[Stored data entries]
+ + + + + + +
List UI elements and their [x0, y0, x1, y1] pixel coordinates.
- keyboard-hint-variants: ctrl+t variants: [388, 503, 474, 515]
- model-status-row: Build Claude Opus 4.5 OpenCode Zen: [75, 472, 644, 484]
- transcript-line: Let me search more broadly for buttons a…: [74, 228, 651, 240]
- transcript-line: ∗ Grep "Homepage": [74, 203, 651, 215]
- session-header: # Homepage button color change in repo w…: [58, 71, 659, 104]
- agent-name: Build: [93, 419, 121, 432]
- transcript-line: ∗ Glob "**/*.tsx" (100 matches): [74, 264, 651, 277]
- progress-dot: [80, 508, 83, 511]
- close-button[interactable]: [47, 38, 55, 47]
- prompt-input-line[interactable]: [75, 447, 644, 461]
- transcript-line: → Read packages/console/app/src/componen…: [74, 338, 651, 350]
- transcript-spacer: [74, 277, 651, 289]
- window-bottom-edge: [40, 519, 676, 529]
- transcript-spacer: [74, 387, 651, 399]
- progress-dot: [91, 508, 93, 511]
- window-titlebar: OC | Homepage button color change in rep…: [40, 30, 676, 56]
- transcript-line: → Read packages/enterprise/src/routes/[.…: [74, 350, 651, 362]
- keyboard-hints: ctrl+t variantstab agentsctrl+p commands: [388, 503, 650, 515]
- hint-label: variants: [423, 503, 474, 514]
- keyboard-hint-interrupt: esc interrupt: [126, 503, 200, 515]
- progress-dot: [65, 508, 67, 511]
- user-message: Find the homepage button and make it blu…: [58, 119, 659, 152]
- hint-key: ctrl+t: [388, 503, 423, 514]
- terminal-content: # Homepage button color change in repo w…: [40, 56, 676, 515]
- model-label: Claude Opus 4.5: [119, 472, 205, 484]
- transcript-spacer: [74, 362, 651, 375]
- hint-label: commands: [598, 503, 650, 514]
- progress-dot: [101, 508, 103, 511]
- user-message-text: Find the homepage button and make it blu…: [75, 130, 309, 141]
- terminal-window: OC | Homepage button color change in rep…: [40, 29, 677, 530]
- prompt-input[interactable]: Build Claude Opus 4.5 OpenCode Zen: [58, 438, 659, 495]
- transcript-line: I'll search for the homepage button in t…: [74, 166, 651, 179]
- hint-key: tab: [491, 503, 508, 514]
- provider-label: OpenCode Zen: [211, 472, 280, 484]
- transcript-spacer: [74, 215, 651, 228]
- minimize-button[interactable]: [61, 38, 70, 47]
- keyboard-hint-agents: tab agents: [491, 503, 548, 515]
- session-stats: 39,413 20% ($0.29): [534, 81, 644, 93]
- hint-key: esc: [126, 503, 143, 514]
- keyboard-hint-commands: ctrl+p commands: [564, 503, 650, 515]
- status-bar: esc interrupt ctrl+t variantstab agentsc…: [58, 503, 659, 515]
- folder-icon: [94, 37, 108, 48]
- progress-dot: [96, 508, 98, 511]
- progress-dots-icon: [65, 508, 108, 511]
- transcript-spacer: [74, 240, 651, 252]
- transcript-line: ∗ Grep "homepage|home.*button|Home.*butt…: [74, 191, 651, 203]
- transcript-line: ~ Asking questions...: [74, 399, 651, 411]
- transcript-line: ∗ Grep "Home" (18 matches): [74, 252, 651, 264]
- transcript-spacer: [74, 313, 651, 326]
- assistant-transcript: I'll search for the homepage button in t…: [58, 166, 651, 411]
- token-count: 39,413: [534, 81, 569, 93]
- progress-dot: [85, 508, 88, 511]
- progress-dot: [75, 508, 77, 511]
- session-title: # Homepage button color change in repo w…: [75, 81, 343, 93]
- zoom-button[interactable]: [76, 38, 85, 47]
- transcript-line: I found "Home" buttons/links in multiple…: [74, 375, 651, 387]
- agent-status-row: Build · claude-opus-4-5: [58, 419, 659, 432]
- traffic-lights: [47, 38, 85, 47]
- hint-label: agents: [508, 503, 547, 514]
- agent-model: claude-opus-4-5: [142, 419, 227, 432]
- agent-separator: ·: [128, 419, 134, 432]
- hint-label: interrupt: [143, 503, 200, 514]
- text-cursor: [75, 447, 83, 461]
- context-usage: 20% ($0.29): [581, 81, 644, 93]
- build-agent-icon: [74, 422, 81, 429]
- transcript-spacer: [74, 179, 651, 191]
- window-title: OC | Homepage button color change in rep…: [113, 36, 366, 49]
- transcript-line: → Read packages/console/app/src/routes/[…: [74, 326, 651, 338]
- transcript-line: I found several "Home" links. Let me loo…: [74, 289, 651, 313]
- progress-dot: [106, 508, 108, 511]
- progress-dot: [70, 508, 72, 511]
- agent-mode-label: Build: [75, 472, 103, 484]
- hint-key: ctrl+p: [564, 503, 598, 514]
+ + + + + + +
Exercise description: Repeat every line of the records above exactly.

Solution for this exercise:
List UI elements and their [x0, y0, x1, y1] pixel coordinates.
- keyboard-hint-variants: ctrl+t variants: [388, 503, 474, 515]
- model-status-row: Build Claude Opus 4.5 OpenCode Zen: [75, 472, 644, 484]
- transcript-line: Let me search more broadly for buttons a…: [74, 228, 651, 240]
- transcript-line: ∗ Grep "Homepage": [74, 203, 651, 215]
- session-header: # Homepage button color change in repo w…: [58, 71, 659, 104]
- agent-name: Build: [93, 419, 121, 432]
- transcript-line: ∗ Glob "**/*.tsx" (100 matches): [74, 264, 651, 277]
- progress-dot: [80, 508, 83, 511]
- close-button[interactable]: [47, 38, 55, 47]
- prompt-input-line[interactable]: [75, 447, 644, 461]
- transcript-line: → Read packages/console/app/src/componen…: [74, 338, 651, 350]
- transcript-spacer: [74, 277, 651, 289]
- window-bottom-edge: [40, 519, 676, 529]
- transcript-spacer: [74, 387, 651, 399]
- progress-dot: [91, 508, 93, 511]
- window-titlebar: OC | Homepage button color change in rep…: [40, 30, 676, 56]
- transcript-line: → Read packages/enterprise/src/routes/[.…: [74, 350, 651, 362]
- keyboard-hints: ctrl+t variantstab agentsctrl+p commands: [388, 503, 650, 515]
- hint-label: variants: [423, 503, 474, 514]
- keyboard-hint-interrupt: esc interrupt: [126, 503, 200, 515]
- progress-dot: [65, 508, 67, 511]
- user-message: Find the homepage button and make it blu…: [58, 119, 659, 152]
- hint-key: ctrl+t: [388, 503, 423, 514]
- terminal-content: # Homepage button color change in repo w…: [40, 56, 676, 515]
- model-label: Claude Opus 4.5: [119, 472, 205, 484]
- transcript-spacer: [74, 362, 651, 375]
- hint-label: commands: [598, 503, 650, 514]
- progress-dot: [101, 508, 103, 511]
- user-message-text: Find the homepage button and make it blu…: [75, 130, 309, 141]
- terminal-window: OC | Homepage button color change in rep…: [40, 29, 677, 530]
- prompt-input[interactable]: Build Claude Opus 4.5 OpenCode Zen: [58, 438, 659, 495]
- transcript-line: I'll search for the homepage button in t…: [74, 166, 651, 179]
- hint-key: tab: [491, 503, 508, 514]
- provider-label: OpenCode Zen: [211, 472, 280, 484]
- transcript-spacer: [74, 215, 651, 228]
- minimize-button[interactable]: [61, 38, 70, 47]
- keyboard-hint-agents: tab agents: [491, 503, 548, 515]
- session-stats: 39,413 20% ($0.29): [534, 81, 644, 93]
- hint-key: esc: [126, 503, 143, 514]
- keyboard-hint-commands: ctrl+p commands: [564, 503, 650, 515]
- status-bar: esc interrupt ctrl+t variantstab agentsc…: [58, 503, 659, 515]
- folder-icon: [94, 37, 108, 48]
- progress-dot: [96, 508, 98, 511]
- progress-dots-icon: [65, 508, 108, 511]
- transcript-spacer: [74, 240, 651, 252]
- transcript-line: ∗ Grep "homepage|home.*button|Home.*butt…: [74, 191, 651, 203]
- transcript-line: ~ Asking questions...: [74, 399, 651, 411]
- transcript-line: ∗ Grep "Home" (18 matches): [74, 252, 651, 264]
- transcript-spacer: [74, 313, 651, 326]
- assistant-transcript: I'll search for the homepage button in t…: [58, 166, 651, 411]
- token-count: 39,413: [534, 81, 569, 93]
- progress-dot: [85, 508, 88, 511]
- progress-dot: [75, 508, 77, 511]
- session-title: # Homepage button color change in repo w…: [75, 81, 343, 93]
- zoom-button[interactable]: [76, 38, 85, 47]
- transcript-line: I found "Home" buttons/links in multiple…: [74, 375, 651, 387]
- agent-status-row: Build · claude-opus-4-5: [58, 419, 659, 432]
- traffic-lights: [47, 38, 85, 47]
- hint-label: agents: [508, 503, 547, 514]
- agent-model: claude-opus-4-5: [142, 419, 227, 432]
- agent-separator: ·: [128, 419, 134, 432]
- hint-label: interrupt: [143, 503, 200, 514]
- text-cursor: [75, 447, 83, 461]
- context-usage: 20% ($0.29): [581, 81, 644, 93]
- build-agent-icon: [74, 422, 81, 429]
- transcript-spacer: [74, 179, 651, 191]
- window-title: OC | Homepage button color change in rep…: [113, 36, 366, 49]
- transcript-line: → Read packages/console/app/src/routes/[…: [74, 326, 651, 338]
- transcript-line: I found several "Home" links. Let me loo…: [74, 289, 651, 313]
- progress-dot: [106, 508, 108, 511]
- progress-dot: [70, 508, 72, 511]
- agent-mode-label: Build: [75, 472, 103, 484]
- hint-key: ctrl+p: [564, 503, 598, 514]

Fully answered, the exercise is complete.